Input data:

══════════════════════════════

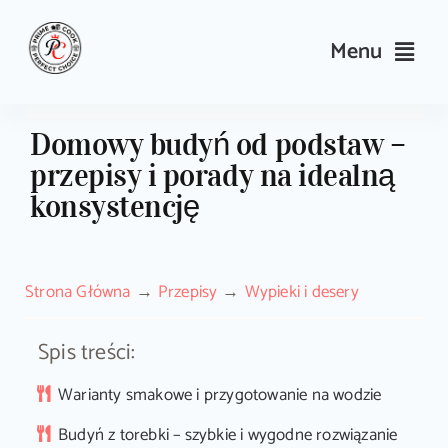
Skip
to
Menu
content
Przepisy
Domowy budyń od podstaw –
przepisy i porady na idealną
Kulinarne triki i porady
konsystencję
Wyposażenie
Strona Główna
Przepisy
Wypieki i desery
Search
for:
Spis treści:
Sklep PrimeCook
Warianty smakowe i przygotowanie na wodzie
Budyń z torebki – szybkie i wygodne rozwiązanie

══════════════════════════════

Scan the material for the string "porady". Copy each line where it appears.

przepisy i porady na idealną
Kulinarne triki i porady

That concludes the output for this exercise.